Nella secondo parte c'era il pezzo forte della serata, ovvero il War Requiem di Benjamin Britten composto per la riconsacrazione della cattedrale di Coventry che era stata distrutta da un bombardamento nel 1940.
La particolarità di questo brano consiste nel fatto che Britten non si è limitato a mettere in musica il testo latino, come Mozart, Verdi, Berlioz, Stravinskij, ecc, ma ha aggiunto una scelta di poesie scritte dal poeta Wilfred Owen al tempo della prima guerra mondiale nel corso della quale sarebbe morto il 4 novembre 1918. Con questa scelta Britten crea delle relazioni tra il testo latino e le poesie, relazioni che in vari modi riportano un sentimento generale di compianto a quello particolare della realtà della guerra e della morte. Ad esempio le trombe del Dies Irae diventano, nella poesia, tristi trombe militari che si richiamano nell'aria della sera. Nell'Offertorium al canto latino si contrappone una poesia in cui si rievoca l'episodio di Abramo e del sacrificio di Isacco, ma mentre nella Bibbia il sacrificio non avviene perchè al suo posto viene ucciso un ariete, nel testo di Owen, il vecchio "slew his son, and half of the seed of Europe, one by one".
La composizione è particolarmente complessa e prevede oltre all'orchestra e al coro, un coro di bambini che deve cantare da una certa distanza, e sono stati messi nel palco reale, un soprano, un tenore, un baritono e un'orchestra da camera; quindi sono richiesti due direttori. Fra questi due complessi si creano relazioni molto sottili e complesse come ad esempio nel Lacrimosa, che segue la ripresa violenta del Dies Irae, all'interno del quale si inserisce il tenore che canta un testo in cui si prega di spostare al sole un morto nel tentativo di riportarlo in vita come il sole fa fiorire le sementi. Nel Sanctus invece, all'esplosione luminosa dell'Hosanna si contrappone il dubbio che veramente EGLI sia in grado di sconfiggere la morte. Molto bello tutto il Libera me finale dove due morti, che in vita erano stati nemici, ed uno ha ucciso l'altro, si ritrovano e si cantano da sè la loro ninna-nanna, Let us sleep now, mentre i cori cantano "In paradisum" concludendo la composizione in un clima di serenità e di lontananza.
Molto bravi i tre solisti, Chiara Angella, Barry Banks e Mark Stone, cori e orchestra che hanno bellamente superato questa prova molto difficile che personalmente temevo non poco.

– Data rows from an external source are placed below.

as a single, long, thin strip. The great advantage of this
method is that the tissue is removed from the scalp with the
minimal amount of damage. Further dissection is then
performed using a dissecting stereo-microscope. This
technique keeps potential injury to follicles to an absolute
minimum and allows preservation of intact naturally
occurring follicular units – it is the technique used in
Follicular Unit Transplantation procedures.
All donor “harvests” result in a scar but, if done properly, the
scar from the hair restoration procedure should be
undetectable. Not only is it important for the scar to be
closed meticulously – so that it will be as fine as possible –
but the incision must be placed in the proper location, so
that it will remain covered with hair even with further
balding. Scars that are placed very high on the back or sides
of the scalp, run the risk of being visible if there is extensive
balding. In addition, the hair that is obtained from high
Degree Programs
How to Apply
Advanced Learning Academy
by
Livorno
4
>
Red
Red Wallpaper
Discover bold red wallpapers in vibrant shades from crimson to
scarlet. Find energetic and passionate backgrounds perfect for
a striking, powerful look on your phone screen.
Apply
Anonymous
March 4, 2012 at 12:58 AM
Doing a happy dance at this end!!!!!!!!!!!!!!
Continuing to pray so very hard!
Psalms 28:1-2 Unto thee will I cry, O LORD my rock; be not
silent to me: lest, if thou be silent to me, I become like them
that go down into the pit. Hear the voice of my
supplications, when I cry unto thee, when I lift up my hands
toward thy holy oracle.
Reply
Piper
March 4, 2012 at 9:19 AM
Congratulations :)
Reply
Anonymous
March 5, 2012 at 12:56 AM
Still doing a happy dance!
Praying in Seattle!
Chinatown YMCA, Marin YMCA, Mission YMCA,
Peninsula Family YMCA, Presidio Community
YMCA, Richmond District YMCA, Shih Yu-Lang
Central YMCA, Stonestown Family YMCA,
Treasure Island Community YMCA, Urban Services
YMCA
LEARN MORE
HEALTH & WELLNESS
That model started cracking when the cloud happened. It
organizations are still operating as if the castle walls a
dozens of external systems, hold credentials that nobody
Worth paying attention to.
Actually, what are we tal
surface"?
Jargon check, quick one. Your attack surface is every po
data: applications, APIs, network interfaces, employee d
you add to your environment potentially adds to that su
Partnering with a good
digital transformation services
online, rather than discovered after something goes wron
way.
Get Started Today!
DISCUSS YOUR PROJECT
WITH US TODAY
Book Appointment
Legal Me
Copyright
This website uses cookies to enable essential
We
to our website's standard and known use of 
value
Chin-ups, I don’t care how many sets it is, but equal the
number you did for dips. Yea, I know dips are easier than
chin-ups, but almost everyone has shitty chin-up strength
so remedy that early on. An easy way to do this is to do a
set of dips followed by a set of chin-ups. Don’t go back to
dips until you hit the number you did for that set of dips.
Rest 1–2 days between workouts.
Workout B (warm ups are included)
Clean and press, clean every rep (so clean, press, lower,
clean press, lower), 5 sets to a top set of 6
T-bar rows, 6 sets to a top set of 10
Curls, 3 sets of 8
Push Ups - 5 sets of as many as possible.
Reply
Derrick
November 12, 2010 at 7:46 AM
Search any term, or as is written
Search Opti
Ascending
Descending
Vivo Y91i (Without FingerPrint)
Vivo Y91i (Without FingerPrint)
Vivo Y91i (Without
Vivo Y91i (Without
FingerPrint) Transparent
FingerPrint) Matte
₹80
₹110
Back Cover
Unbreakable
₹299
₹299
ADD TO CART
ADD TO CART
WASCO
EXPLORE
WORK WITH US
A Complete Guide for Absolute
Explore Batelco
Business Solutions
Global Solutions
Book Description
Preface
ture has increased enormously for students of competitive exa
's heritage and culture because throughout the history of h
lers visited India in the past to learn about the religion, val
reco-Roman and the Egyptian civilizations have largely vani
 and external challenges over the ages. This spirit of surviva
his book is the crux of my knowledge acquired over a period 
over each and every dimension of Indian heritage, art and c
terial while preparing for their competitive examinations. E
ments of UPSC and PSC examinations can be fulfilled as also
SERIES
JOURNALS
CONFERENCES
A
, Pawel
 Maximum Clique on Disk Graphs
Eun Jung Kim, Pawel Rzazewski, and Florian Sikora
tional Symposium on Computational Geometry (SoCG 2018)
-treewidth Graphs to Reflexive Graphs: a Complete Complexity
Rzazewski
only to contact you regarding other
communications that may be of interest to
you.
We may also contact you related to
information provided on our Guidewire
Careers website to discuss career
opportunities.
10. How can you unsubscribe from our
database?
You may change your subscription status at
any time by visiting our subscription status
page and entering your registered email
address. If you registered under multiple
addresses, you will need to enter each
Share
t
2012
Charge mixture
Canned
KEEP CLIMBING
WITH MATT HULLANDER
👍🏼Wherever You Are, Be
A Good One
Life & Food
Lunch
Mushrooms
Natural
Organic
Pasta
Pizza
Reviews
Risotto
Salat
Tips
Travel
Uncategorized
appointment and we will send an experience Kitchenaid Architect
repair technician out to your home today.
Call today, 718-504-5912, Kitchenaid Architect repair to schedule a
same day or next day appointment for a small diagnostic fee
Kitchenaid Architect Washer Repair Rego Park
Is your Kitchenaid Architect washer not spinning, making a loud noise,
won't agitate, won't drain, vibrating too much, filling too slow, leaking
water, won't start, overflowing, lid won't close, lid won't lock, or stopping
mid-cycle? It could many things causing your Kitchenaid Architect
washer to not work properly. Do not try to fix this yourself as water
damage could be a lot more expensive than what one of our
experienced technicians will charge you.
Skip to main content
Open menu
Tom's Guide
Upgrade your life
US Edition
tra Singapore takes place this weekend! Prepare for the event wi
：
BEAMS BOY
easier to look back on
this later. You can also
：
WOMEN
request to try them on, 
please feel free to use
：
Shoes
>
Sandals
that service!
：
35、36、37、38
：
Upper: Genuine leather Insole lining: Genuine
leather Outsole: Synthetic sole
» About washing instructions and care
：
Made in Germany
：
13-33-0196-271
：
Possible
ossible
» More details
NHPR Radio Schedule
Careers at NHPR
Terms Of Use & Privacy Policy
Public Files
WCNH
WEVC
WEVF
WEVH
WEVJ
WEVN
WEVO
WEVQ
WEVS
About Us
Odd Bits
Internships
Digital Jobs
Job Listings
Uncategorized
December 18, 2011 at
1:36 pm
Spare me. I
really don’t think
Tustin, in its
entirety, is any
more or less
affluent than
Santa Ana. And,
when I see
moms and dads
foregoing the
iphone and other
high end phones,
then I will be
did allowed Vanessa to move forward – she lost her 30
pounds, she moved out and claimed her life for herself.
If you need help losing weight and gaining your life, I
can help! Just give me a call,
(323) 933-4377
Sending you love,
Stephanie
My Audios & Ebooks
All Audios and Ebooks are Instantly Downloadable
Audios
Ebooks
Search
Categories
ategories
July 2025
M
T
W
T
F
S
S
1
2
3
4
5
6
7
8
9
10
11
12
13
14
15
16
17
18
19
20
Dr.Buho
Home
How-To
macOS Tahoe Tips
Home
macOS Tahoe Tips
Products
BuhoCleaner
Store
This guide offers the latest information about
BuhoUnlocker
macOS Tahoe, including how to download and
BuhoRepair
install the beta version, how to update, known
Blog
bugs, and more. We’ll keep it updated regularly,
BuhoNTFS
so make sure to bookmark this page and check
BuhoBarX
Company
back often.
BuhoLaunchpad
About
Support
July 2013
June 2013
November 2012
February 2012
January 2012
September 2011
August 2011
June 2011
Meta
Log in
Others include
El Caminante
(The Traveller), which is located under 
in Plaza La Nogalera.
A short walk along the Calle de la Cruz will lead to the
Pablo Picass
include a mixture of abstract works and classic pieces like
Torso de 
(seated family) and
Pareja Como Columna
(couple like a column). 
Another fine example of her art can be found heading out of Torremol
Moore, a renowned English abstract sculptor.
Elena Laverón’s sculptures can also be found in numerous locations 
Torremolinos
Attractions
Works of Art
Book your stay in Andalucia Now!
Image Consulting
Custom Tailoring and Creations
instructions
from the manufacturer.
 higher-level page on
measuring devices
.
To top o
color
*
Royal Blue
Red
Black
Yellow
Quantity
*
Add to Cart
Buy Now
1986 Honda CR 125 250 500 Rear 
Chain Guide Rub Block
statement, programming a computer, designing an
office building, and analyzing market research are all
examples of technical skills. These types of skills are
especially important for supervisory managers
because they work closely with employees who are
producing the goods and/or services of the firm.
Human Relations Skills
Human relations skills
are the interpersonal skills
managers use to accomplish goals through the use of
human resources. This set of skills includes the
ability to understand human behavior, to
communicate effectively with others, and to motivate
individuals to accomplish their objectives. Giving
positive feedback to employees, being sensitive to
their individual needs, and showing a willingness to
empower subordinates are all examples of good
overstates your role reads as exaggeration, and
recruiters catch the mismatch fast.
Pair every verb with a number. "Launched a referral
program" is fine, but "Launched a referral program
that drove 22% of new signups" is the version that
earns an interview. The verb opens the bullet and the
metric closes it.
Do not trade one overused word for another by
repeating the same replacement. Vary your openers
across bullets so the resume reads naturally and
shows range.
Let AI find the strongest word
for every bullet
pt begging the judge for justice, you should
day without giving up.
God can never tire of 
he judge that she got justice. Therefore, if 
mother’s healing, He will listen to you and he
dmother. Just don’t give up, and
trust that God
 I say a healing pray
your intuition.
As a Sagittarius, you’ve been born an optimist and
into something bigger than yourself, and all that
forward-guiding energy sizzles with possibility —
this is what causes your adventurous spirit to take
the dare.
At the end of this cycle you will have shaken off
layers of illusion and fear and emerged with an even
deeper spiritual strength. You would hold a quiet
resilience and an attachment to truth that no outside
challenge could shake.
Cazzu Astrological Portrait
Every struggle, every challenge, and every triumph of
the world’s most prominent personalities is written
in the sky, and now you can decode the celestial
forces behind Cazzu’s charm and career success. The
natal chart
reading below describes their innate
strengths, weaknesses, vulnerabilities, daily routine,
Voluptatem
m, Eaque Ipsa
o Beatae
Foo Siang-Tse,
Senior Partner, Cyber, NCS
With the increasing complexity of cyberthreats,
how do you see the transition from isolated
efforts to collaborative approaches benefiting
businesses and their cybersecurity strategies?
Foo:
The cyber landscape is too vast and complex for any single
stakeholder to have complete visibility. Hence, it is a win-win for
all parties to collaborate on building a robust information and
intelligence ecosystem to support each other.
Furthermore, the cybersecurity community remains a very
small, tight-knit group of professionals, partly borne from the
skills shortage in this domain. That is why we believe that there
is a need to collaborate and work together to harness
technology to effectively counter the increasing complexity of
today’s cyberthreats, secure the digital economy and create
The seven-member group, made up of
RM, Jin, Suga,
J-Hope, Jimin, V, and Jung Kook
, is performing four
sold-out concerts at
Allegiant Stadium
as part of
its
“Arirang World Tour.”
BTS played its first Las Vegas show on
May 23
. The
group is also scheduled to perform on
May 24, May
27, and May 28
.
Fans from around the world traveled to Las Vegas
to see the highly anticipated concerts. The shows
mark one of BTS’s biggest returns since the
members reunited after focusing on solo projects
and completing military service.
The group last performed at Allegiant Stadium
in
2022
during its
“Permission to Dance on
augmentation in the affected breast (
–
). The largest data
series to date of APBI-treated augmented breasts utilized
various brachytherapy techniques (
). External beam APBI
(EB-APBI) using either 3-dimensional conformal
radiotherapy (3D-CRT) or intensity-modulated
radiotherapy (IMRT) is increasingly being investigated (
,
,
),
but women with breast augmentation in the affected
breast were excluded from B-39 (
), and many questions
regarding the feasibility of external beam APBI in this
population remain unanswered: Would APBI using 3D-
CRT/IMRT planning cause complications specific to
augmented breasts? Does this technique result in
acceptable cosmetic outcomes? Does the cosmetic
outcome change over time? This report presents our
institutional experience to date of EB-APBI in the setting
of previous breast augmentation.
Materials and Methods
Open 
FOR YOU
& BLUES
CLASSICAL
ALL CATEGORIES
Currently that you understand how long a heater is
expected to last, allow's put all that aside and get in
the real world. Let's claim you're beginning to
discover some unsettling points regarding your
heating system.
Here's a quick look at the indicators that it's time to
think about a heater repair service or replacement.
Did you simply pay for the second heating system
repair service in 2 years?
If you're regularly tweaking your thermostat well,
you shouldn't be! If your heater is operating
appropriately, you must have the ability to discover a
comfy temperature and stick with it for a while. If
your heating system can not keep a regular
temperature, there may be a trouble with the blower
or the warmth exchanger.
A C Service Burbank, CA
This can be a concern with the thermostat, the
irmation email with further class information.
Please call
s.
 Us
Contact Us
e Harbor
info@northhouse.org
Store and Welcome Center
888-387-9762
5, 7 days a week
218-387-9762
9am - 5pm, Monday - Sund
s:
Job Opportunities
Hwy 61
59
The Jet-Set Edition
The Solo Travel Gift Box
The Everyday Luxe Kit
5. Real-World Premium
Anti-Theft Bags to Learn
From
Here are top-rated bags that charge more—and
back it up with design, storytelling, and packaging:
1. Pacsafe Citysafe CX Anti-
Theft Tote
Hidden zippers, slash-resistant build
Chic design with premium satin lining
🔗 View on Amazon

Grandi applausi per tutti, il direttore del bravissimo coro dei bambini Teresa Tramontin, la direttrice del coro Erina Gamberini, il direttore dell'orchestra da camera Ruben Jais, che ha diretto veramente bene, e il direttore Zhang Xian, confermata fino al 2014/2015, che, credo, in musiche come questa trova il suo repertorio ideale.
Insomma un bel concerto per una musica certo non facile, di raro ascolto e che necessita certamente di alcuni ascolti per poterla apprezzare e capire più profondamente.